PROBLEM STATEMENT:
Please write back every entry exactly, character for character.

THE INPUT:
+ + + +
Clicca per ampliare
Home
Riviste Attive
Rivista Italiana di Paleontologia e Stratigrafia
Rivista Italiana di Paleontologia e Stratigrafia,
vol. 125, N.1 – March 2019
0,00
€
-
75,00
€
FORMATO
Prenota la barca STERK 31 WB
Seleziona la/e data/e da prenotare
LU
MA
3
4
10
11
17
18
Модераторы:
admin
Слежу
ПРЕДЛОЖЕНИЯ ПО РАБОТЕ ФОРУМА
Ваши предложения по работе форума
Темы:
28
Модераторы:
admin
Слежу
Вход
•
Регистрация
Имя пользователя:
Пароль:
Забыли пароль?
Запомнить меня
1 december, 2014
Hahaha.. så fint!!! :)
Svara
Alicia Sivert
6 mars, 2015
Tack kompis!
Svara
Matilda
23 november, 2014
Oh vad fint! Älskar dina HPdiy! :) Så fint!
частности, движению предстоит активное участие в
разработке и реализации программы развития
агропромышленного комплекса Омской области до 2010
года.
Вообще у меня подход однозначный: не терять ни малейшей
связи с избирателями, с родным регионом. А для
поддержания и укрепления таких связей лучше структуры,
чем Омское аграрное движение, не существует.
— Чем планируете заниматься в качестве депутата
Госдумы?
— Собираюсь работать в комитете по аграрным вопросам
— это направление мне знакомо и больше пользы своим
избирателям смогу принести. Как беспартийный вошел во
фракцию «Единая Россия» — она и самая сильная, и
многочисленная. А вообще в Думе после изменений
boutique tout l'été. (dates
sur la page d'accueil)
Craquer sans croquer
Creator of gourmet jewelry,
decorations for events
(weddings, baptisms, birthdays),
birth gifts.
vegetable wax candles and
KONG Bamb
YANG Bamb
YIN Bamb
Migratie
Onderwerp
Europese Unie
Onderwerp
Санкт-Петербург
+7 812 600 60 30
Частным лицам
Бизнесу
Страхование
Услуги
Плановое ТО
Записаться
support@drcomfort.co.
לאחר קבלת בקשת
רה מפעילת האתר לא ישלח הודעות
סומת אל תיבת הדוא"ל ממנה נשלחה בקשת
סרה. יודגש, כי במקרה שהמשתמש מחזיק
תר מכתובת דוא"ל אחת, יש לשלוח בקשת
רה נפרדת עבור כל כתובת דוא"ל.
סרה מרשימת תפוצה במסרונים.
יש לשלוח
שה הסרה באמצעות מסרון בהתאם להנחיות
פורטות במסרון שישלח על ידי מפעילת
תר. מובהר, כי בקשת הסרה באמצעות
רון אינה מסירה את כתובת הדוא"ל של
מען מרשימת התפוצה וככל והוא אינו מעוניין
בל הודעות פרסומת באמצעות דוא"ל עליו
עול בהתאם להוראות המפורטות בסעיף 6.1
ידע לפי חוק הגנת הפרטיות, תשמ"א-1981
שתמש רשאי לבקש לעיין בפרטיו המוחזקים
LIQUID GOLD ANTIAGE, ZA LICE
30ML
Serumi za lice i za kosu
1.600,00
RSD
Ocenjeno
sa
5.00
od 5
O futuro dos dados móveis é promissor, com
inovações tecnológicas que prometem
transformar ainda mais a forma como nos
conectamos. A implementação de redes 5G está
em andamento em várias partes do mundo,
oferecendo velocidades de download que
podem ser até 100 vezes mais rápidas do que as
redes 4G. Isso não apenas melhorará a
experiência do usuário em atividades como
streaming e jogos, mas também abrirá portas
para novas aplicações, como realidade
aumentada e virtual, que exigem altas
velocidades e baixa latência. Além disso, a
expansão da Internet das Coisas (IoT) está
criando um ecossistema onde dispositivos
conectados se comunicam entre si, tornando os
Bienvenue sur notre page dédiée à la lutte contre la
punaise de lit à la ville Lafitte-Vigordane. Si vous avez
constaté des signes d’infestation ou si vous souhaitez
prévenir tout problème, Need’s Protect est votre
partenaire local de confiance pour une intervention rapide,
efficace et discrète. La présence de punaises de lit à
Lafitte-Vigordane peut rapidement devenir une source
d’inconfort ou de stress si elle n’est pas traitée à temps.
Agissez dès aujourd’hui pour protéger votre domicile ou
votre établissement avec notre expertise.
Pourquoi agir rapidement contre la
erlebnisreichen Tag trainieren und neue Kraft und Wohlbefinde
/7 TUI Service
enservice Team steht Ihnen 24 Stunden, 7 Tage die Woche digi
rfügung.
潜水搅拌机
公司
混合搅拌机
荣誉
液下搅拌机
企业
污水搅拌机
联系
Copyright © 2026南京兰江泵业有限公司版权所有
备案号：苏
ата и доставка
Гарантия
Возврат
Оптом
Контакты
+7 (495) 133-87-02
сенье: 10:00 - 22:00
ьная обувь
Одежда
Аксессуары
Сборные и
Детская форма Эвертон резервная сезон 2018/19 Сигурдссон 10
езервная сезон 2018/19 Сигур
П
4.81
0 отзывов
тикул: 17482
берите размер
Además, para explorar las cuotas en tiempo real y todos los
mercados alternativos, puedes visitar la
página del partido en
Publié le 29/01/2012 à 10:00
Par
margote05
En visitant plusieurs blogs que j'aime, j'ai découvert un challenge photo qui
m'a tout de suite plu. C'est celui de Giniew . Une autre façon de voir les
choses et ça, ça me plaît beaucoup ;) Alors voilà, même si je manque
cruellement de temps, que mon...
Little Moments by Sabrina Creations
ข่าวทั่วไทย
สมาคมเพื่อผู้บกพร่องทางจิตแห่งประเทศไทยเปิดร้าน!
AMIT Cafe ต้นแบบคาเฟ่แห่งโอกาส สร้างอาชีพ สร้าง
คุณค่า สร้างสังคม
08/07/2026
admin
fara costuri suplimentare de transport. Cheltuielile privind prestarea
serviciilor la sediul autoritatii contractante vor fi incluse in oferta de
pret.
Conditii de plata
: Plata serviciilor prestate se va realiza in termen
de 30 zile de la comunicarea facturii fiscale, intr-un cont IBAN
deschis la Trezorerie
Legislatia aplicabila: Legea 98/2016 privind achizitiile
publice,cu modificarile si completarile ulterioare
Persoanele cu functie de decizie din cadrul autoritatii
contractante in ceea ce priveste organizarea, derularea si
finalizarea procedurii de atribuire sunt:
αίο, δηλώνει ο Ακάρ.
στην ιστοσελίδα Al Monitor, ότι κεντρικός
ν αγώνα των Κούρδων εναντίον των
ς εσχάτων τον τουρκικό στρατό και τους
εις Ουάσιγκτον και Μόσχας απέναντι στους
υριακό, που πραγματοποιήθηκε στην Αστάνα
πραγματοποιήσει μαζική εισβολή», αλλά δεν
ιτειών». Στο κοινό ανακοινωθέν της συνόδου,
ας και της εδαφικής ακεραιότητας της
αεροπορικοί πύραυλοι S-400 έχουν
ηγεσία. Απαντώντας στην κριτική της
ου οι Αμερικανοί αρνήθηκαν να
+ + + +
REPLY TO THE EXERCISE:
Clicca per ampliare
Home
Riviste Attive
Rivista Italiana di Paleontologia e Stratigrafia
Rivista Italiana di Paleontologia e Stratigrafia,
vol. 125, N.1 – March 2019
0,00
€
-
75,00
€
FORMATO
Prenota la barca STERK 31 WB
Seleziona la/e data/e da prenotare
LU
MA
3
4
10
11
17
18
Модераторы:
admin
Слежу
ПРЕДЛОЖЕНИЯ ПО РАБОТЕ ФОРУМА
Ваши предложения по работе форума
Темы:
28
Модераторы:
admin
Слежу
Вход
•
Регистрация
Имя пользователя:
Пароль:
Забыли пароль?
Запомнить меня
1 december, 2014
Hahaha.. så fint!!! :)
Svara
Alicia Sivert
6 mars, 2015
Tack kompis!
Svara
Matilda
23 november, 2014
Oh vad fint! Älskar dina HPdiy! :) Så fint!
частности, движению предстоит активное участие в
разработке и реализации программы развития
агропромышленного комплекса Омской области до 2010
года.
Вообще у меня подход однозначный: не терять ни малейшей
связи с избирателями, с родным регионом. А для
поддержания и укрепления таких связей лучше структуры,
чем Омское аграрное движение, не существует.
— Чем планируете заниматься в качестве депутата
Госдумы?
— Собираюсь работать в комитете по аграрным вопросам
— это направление мне знакомо и больше пользы своим
избирателям смогу принести. Как беспартийный вошел во
фракцию «Единая Россия» — она и самая сильная, и
многочисленная. А вообще в Думе после изменений
boutique tout l'été. (dates
sur la page d'accueil)
Craquer sans croquer
Creator of gourmet jewelry,
decorations for events
(weddings, baptisms, birthdays),
birth gifts.
vegetable wax candles and
KONG Bamb
YANG Bamb
YIN Bamb
Migratie
Onderwerp
Europese Unie
Onderwerp
Санкт-Петербург
+7 812 600 60 30
Частным лицам
Бизнесу
Страхование
Услуги
Плановое ТО
Записаться
support@drcomfort.co.
לאחר קבלת בקשת
רה מפעילת האתר לא ישלח הודעות
סומת אל תיבת הדוא"ל ממנה נשלחה בקשת
סרה. יודגש, כי במקרה שהמשתמש מחזיק
תר מכתובת דוא"ל אחת, יש לשלוח בקשת
רה נפרדת עבור כל כתובת דוא"ל.
סרה מרשימת תפוצה במסרונים.
יש לשלוח
שה הסרה באמצעות מסרון בהתאם להנחיות
פורטות במסרון שישלח על ידי מפעילת
תר. מובהר, כי בקשת הסרה באמצעות
רון אינה מסירה את כתובת הדוא"ל של
מען מרשימת התפוצה וככל והוא אינו מעוניין
בל הודעות פרסומת באמצעות דוא"ל עליו
עול בהתאם להוראות המפורטות בסעיף 6.1
ידע לפי חוק הגנת הפרטיות, תשמ"א-1981
שתמש רשאי לבקש לעיין בפרטיו המוחזקים
LIQUID GOLD ANTIAGE, ZA LICE
30ML
Serumi za lice i za kosu
1.600,00
RSD
Ocenjeno
sa
5.00
od 5
O futuro dos dados móveis é promissor, com
inovações tecnológicas que prometem
transformar ainda mais a forma como nos
conectamos. A implementação de redes 5G está
em andamento em várias partes do mundo,
oferecendo velocidades de download que
podem ser até 100 vezes mais rápidas do que as
redes 4G. Isso não apenas melhorará a
experiência do usuário em atividades como
streaming e jogos, mas também abrirá portas
para novas aplicações, como realidade
aumentada e virtual, que exigem altas
velocidades e baixa latência. Além disso, a
expansão da Internet das Coisas (IoT) está
criando um ecossistema onde dispositivos
conectados se comunicam entre si, tornando os
Bienvenue sur notre page dédiée à la lutte contre la
punaise de lit à la ville Lafitte-Vigordane. Si vous avez
constaté des signes d’infestation ou si vous souhaitez
prévenir tout problème, Need’s Protect est votre
partenaire local de confiance pour une intervention rapide,
efficace et discrète. La présence de punaises de lit à
Lafitte-Vigordane peut rapidement devenir une source
d’inconfort ou de stress si elle n’est pas traitée à temps.
Agissez dès aujourd’hui pour protéger votre domicile ou
votre établissement avec notre expertise.
Pourquoi agir rapidement contre la
erlebnisreichen Tag trainieren und neue Kraft und Wohlbefinde
/7 TUI Service
enservice Team steht Ihnen 24 Stunden, 7 Tage die Woche digi
rfügung.
潜水搅拌机
公司
混合搅拌机
荣誉
液下搅拌机
企业
污水搅拌机
联系
Copyright © 2026南京兰江泵业有限公司版权所有
备案号：苏
ата и доставка
Гарантия
Возврат
Оптом
Контакты
+7 (495) 133-87-02
сенье: 10:00 - 22:00
ьная обувь
Одежда
Аксессуары
Сборные и
Детская форма Эвертон резервная сезон 2018/19 Сигурдссон 10
езервная сезон 2018/19 Сигур
П
4.81
0 отзывов
тикул: 17482
берите размер
Además, para explorar las cuotas en tiempo real y todos los
mercados alternativos, puedes visitar la
página del partido en
Publié le 29/01/2012 à 10:00
Par
margote05
En visitant plusieurs blogs que j'aime, j'ai découvert un challenge photo qui
m'a tout de suite plu. C'est celui de Giniew . Une autre façon de voir les
choses et ça, ça me plaît beaucoup ;) Alors voilà, même si je manque
cruellement de temps, que mon...
Little Moments by Sabrina Creations
ข่าวทั่วไทย
สมาคมเพื่อผู้บกพร่องทางจิตแห่งประเทศไทยเปิดร้าน!
AMIT Cafe ต้นแบบคาเฟ่แห่งโอกาส สร้างอาชีพ สร้าง
คุณค่า สร้างสังคม
08/07/2026
admin
fara costuri suplimentare de transport. Cheltuielile privind prestarea
serviciilor la sediul autoritatii contractante vor fi incluse in oferta de
pret.
Conditii de plata
: Plata serviciilor prestate se va realiza in termen
de 30 zile de la comunicarea facturii fiscale, intr-un cont IBAN
deschis la Trezorerie
Legislatia aplicabila: Legea 98/2016 privind achizitiile
publice,cu modificarile si completarile ulterioare
Persoanele cu functie de decizie din cadrul autoritatii
contractante in ceea ce priveste organizarea, derularea si
finalizarea procedurii de atribuire sunt:
αίο, δηλώνει ο Ακάρ.
στην ιστοσελίδα Al Monitor, ότι κεντρικός
ν αγώνα των Κούρδων εναντίον των
ς εσχάτων τον τουρκικό στρατό και τους
εις Ουάσιγκτον και Μόσχας απέναντι στους
υριακό, που πραγματοποιήθηκε στην Αστάνα
πραγματοποιήσει μαζική εισβολή», αλλά δεν
ιτειών». Στο κοινό ανακοινωθέν της συνόδου,
ας και της εδαφικής ακεραιότητας της
αεροπορικοί πύραυλοι S-400 έχουν
ηγεσία. Απαντώντας στην κριτική της
ου οι Αμερικανοί αρνήθηκαν να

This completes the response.